# How to rename Kindle bookmark?



## Leodavin (Jan 13, 2018)

I am a long time user of Kindle Fire 7 and e reader. I have just today joined this user group and am optimistic that it can be helpful.  I make extensive use of Bookmarks, but have a problem.  The name given automatically to a bookmark appears to be the first few words in the text on the page being bookmarked. This is often confusing. I would like to be able to select the bookmark title by either typing some appropriate text or alternatively highlighting a few words on the selected page.  I don’t think there is any way to do this? 
This feature would be especially useful in cookbooks for example. Unfortunately, ebook text such as a selected recipe cannot be printed for future reference in the kitchen. So , having the bookmark saved using recipe name would make finding the desired recipe on my Kindle in the kitchen quite fast.


----------



## tsemple (Apr 27, 2009)

Bookmarks record a specific location in the book. Any text you see when browsing the list of bookmarks is there to give you enough context to choose the desired bookmark to navigate to. 

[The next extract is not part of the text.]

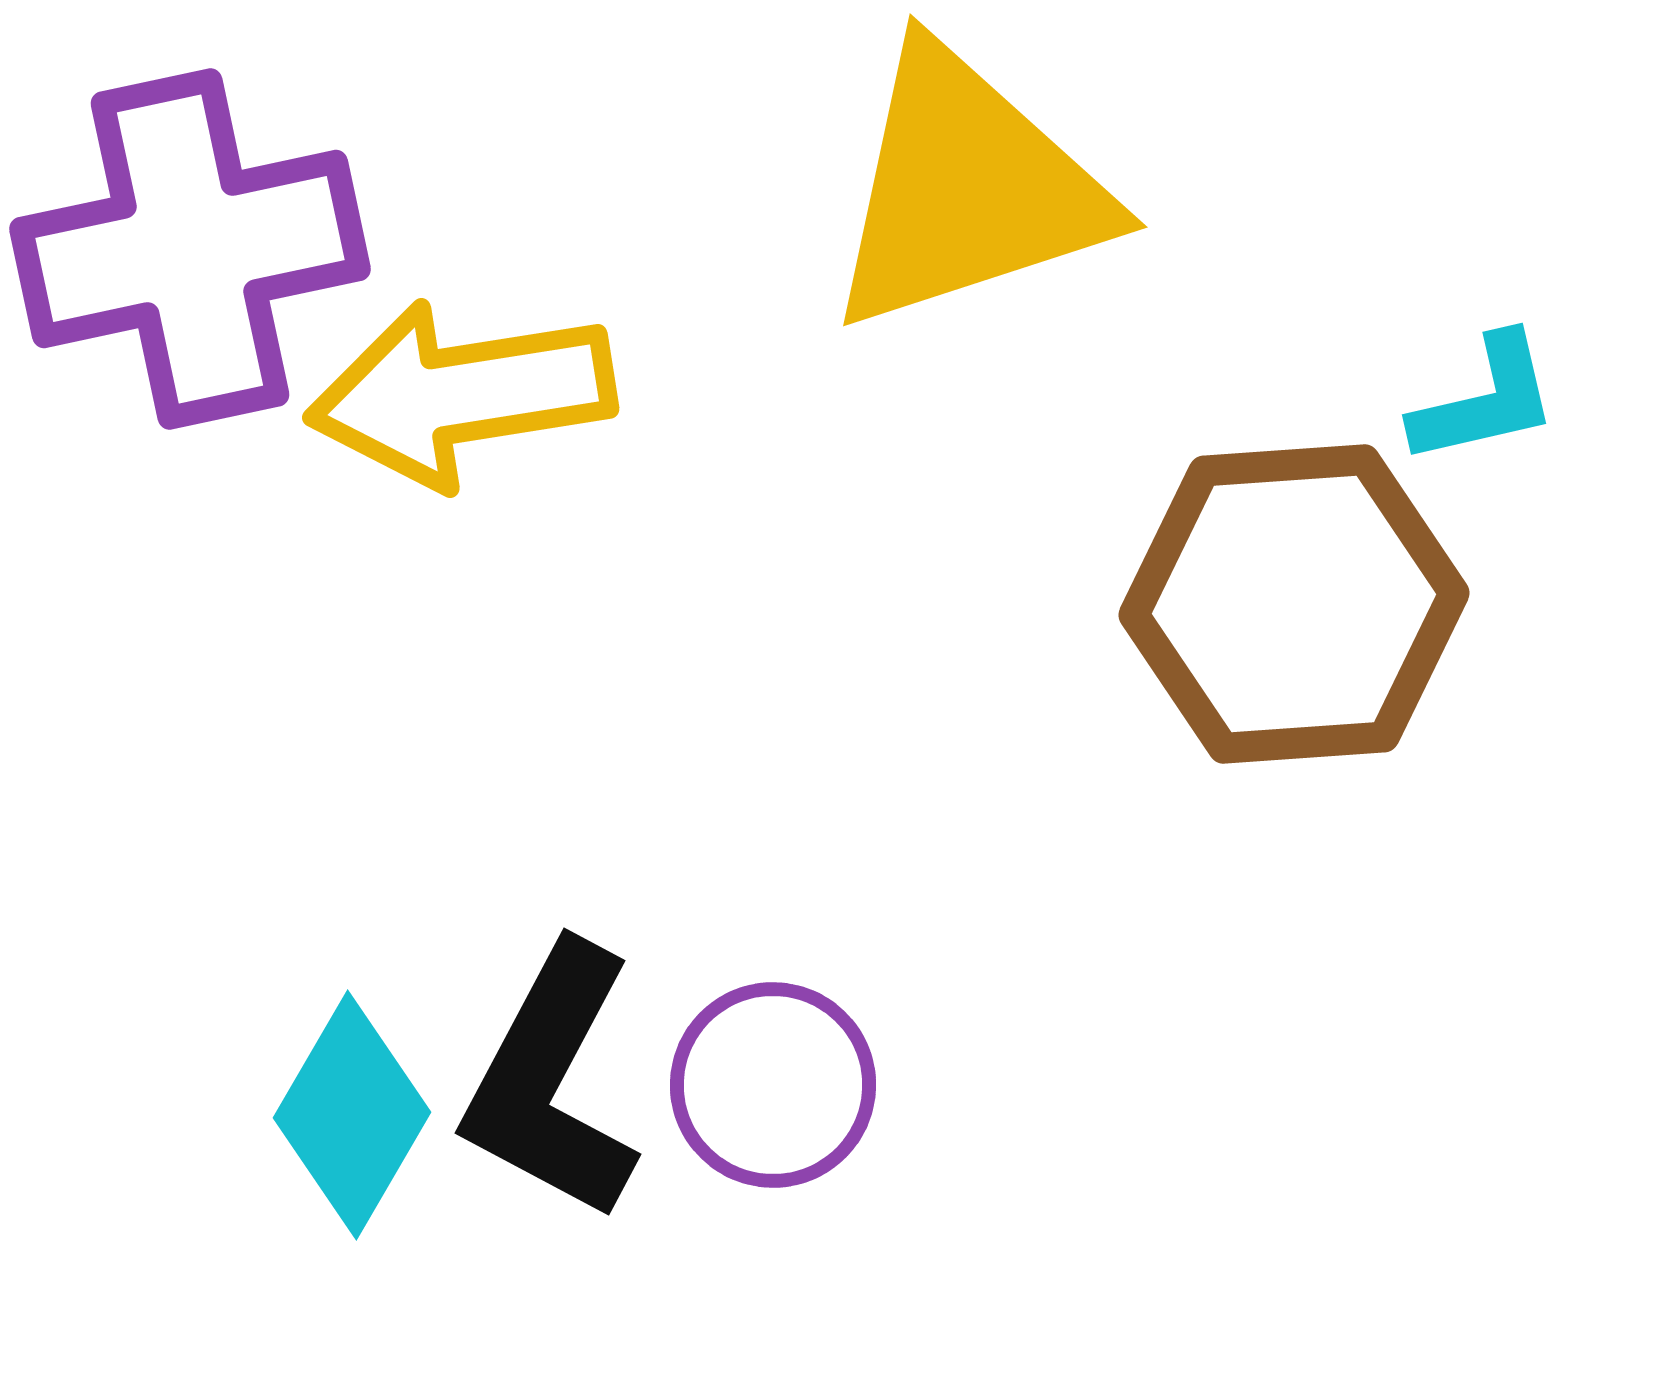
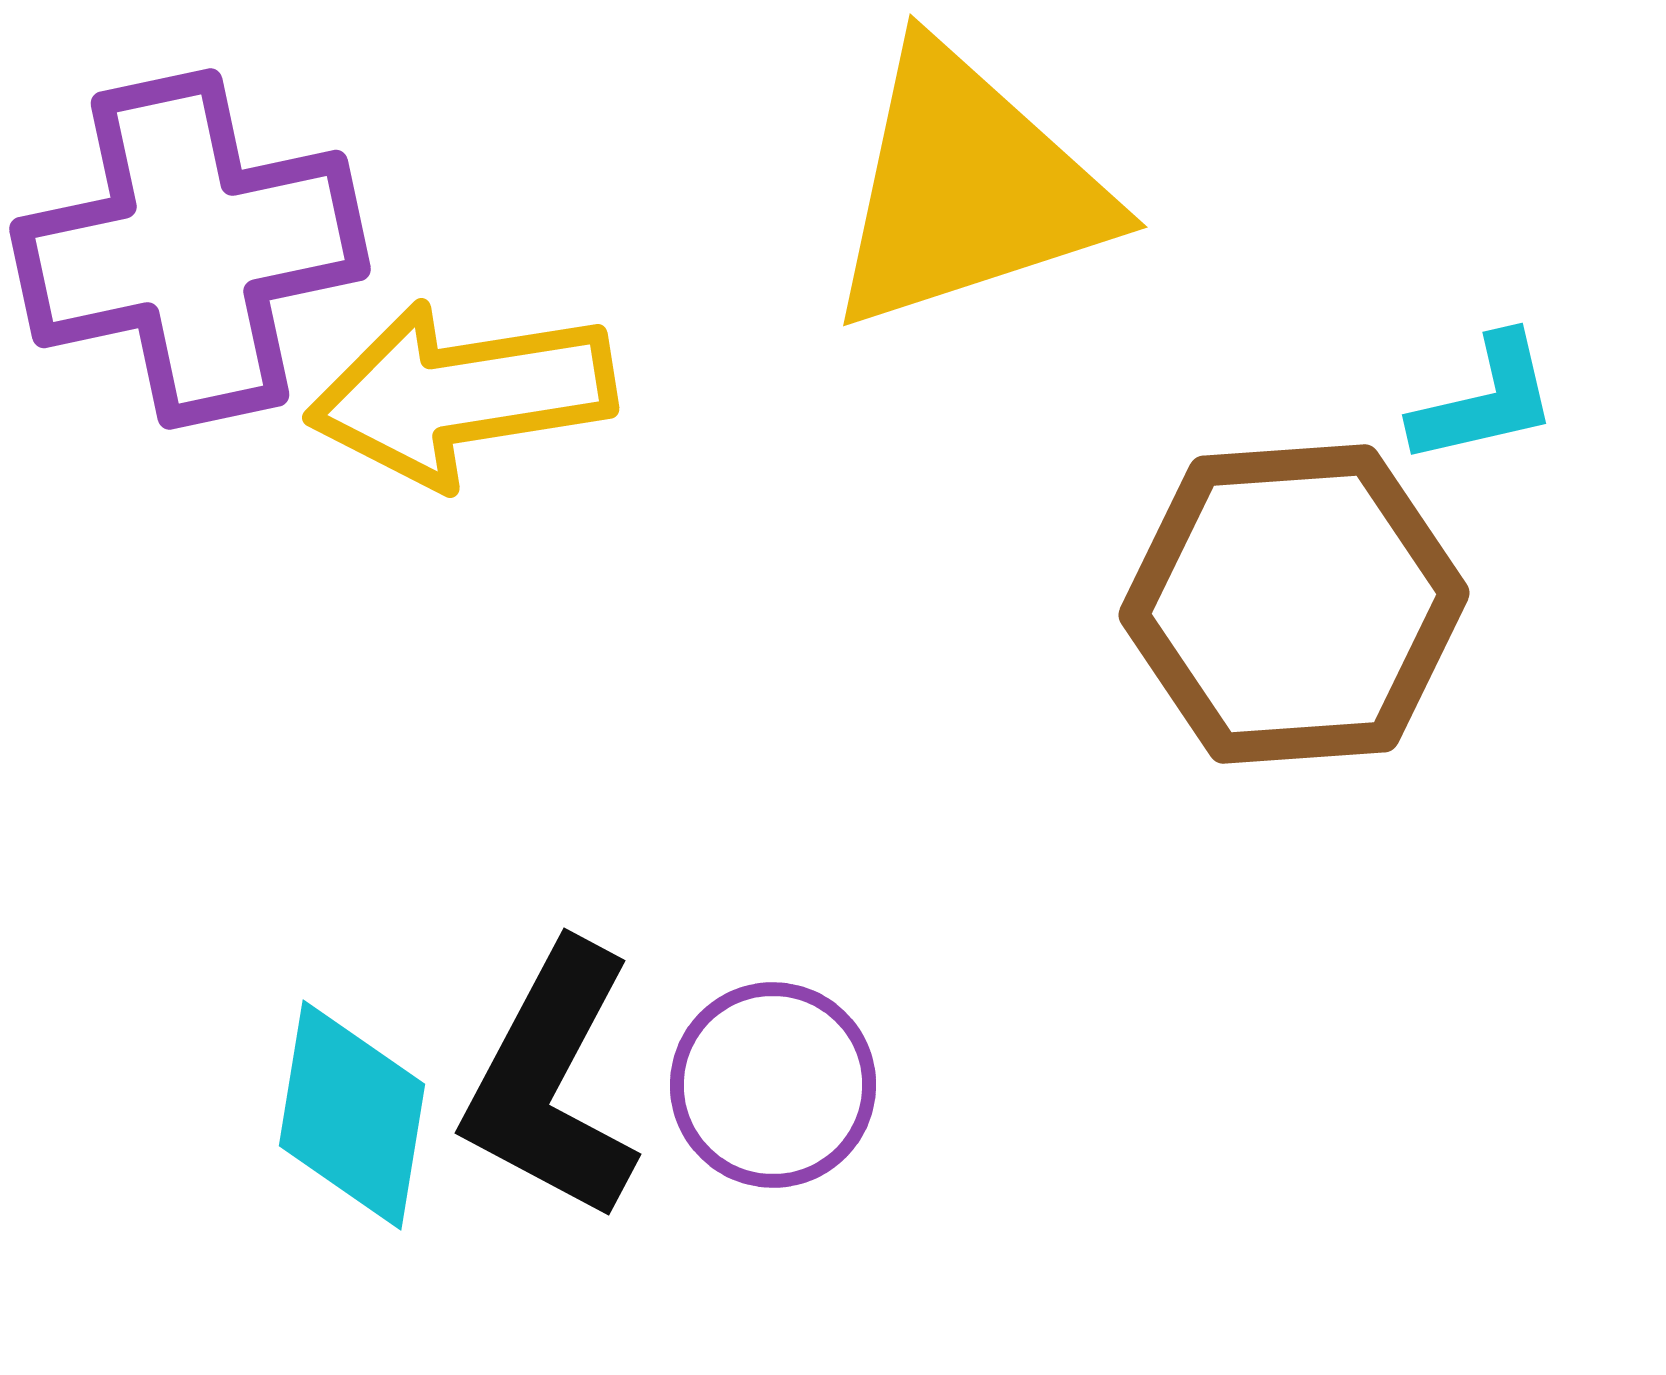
cyan diamond: rotated 21 degrees counterclockwise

You could use Highlights instead of Bookmarks (e.g. highlight the recipe title). These will be listed in Notes/Notebook and you can tap on one to navigate to the location where that is found.


----------



## HappyGuy (Nov 3, 2008)

Doesn't navigating to a specific location put it at the top of the page? Maybe you could do that before creating the bookmark?


----------



## Andra (Nov 19, 2008)

A cookbook on Kindle should also be formatted with a Table of Contents.  It's not quite as easy as a simple bookmark, but you should also be able to navigate that way.


----------